BEGIN
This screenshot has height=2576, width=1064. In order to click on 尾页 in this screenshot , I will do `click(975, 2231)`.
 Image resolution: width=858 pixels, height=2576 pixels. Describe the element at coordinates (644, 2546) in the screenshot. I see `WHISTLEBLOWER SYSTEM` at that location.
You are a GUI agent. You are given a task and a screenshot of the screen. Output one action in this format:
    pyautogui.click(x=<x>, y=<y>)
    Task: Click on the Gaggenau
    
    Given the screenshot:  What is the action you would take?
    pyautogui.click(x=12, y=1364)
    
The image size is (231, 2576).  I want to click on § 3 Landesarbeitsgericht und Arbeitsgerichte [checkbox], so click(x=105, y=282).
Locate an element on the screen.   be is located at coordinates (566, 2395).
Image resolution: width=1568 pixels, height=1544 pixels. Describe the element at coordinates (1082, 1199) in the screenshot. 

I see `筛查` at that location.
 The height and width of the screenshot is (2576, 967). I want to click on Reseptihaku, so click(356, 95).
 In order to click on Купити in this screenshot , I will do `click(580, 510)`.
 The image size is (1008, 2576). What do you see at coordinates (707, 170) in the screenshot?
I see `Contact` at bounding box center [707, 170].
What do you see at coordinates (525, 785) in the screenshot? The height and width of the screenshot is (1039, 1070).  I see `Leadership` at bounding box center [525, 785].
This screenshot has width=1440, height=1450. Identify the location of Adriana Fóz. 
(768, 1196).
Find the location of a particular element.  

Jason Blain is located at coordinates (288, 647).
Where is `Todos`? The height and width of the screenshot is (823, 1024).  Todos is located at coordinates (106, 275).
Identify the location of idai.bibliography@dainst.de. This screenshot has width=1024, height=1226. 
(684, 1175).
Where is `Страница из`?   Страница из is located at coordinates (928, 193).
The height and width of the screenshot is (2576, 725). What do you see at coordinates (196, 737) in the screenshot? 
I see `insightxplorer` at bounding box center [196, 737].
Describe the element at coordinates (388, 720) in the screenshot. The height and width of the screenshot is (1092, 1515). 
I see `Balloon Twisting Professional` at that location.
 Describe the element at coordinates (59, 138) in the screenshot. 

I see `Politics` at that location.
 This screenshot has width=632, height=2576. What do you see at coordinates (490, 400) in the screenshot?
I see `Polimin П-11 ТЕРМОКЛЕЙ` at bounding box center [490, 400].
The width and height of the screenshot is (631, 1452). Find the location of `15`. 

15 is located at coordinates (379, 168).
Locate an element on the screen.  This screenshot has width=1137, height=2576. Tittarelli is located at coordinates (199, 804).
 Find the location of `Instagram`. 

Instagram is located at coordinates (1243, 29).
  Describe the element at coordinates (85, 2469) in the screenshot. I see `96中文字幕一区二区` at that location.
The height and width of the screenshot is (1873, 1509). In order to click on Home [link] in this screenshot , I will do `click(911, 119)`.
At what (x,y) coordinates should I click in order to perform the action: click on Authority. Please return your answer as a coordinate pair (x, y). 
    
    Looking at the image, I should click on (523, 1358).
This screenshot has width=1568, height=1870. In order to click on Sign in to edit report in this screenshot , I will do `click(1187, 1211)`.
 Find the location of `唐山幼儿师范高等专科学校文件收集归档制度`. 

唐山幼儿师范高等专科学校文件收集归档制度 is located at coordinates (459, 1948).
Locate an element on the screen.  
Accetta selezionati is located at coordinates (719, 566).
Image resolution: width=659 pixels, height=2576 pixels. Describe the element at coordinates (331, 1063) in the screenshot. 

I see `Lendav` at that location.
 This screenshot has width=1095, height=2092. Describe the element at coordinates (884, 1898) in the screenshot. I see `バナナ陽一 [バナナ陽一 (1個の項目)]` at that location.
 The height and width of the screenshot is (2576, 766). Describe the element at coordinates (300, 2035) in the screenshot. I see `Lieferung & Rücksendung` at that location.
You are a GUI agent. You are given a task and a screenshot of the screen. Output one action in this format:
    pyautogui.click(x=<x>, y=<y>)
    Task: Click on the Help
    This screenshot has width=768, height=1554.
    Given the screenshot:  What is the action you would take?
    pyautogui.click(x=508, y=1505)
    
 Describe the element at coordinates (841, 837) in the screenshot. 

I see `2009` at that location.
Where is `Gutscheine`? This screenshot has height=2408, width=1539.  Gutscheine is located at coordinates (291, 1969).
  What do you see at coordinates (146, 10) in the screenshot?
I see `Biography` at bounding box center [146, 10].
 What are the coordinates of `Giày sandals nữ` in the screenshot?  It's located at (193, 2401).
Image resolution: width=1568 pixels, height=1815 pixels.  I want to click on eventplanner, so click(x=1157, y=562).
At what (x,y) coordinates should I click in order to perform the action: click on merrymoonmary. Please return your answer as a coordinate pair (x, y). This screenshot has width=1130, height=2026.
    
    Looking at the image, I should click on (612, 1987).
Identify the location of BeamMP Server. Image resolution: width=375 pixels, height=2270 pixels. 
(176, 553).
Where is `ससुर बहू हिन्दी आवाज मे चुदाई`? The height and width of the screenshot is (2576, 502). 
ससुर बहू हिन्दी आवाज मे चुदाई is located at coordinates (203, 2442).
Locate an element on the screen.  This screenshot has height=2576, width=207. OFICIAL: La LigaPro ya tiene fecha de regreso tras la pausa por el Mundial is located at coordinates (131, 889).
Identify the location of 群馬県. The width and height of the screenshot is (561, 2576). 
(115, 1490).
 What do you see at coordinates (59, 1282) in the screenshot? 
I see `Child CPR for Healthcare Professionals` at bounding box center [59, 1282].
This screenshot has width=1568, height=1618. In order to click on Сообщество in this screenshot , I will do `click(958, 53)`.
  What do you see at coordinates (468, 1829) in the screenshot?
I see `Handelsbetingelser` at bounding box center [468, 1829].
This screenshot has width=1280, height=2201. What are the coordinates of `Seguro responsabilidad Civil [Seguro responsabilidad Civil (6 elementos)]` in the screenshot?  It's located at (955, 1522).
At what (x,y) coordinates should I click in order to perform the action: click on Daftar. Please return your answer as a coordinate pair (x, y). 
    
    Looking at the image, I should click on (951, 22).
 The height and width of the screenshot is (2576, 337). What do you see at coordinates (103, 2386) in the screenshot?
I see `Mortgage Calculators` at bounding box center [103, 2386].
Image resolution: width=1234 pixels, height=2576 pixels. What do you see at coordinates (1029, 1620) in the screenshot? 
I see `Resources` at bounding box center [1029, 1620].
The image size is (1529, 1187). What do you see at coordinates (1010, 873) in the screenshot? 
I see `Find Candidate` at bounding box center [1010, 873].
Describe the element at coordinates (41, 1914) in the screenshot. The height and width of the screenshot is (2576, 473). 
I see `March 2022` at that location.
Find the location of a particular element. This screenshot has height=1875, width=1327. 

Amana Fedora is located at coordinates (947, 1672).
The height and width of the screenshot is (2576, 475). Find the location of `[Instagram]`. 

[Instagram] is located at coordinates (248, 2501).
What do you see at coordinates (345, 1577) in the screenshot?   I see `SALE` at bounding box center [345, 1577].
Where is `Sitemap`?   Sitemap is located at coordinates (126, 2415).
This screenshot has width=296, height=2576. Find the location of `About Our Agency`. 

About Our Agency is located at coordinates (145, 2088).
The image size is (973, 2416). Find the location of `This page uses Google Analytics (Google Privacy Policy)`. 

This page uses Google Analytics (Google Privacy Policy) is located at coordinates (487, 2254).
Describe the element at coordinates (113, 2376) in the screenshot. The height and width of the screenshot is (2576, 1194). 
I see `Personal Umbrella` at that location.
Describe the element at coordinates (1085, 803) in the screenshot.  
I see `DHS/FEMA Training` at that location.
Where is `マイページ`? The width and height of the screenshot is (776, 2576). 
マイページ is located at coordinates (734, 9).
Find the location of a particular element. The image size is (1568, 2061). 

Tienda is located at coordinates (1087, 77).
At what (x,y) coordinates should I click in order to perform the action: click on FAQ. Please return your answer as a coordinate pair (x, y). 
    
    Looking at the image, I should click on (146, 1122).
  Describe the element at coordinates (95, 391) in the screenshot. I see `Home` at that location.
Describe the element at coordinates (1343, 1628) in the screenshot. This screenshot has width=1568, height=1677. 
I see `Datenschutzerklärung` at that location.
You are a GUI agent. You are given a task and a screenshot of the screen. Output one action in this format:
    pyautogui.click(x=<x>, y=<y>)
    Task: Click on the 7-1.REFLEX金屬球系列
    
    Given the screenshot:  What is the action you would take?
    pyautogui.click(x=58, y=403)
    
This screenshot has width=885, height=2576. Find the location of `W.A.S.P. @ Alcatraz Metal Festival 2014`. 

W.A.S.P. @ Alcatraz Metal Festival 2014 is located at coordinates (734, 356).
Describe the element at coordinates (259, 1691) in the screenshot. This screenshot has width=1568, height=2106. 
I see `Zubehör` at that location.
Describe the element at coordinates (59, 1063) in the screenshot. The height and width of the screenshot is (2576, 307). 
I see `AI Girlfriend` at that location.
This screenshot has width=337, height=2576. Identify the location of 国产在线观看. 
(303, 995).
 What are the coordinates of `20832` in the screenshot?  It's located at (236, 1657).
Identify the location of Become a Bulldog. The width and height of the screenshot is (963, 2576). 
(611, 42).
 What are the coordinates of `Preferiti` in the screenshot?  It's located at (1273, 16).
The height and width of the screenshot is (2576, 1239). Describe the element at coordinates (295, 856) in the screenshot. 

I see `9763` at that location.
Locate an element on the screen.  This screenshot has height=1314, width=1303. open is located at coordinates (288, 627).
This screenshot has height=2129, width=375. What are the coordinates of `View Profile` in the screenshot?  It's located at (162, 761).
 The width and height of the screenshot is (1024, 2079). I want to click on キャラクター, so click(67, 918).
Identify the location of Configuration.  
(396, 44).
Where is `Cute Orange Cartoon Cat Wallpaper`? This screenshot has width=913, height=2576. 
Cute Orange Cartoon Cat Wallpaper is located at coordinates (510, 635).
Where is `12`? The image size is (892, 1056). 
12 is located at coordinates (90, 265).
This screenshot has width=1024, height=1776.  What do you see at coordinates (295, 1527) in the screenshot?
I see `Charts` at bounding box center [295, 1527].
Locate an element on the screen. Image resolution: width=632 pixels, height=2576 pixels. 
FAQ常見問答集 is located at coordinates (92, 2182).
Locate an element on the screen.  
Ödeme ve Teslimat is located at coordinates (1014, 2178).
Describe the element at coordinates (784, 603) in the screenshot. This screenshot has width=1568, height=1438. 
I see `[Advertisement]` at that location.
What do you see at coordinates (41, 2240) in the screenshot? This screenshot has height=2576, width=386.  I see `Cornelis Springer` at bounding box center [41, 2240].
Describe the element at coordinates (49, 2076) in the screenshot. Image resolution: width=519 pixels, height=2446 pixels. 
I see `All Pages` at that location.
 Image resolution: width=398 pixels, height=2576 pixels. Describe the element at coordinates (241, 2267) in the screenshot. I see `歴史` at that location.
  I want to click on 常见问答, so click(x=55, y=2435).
END
_Action item_
Using the records above, set down exactly the lines from the one with "Describe the element at coordinates (1343, 1628)" through the one with "Task: Click on the 7-1.REFLEX金屬球系列", inclusive, and nothing more.

_Reply_
Describe the element at coordinates (1343, 1628) in the screenshot. This screenshot has width=1568, height=1677. 
I see `Datenschutzerklärung` at that location.
You are a GUI agent. You are given a task and a screenshot of the screen. Output one action in this format:
    pyautogui.click(x=<x>, y=<y>)
    Task: Click on the 7-1.REFLEX金屬球系列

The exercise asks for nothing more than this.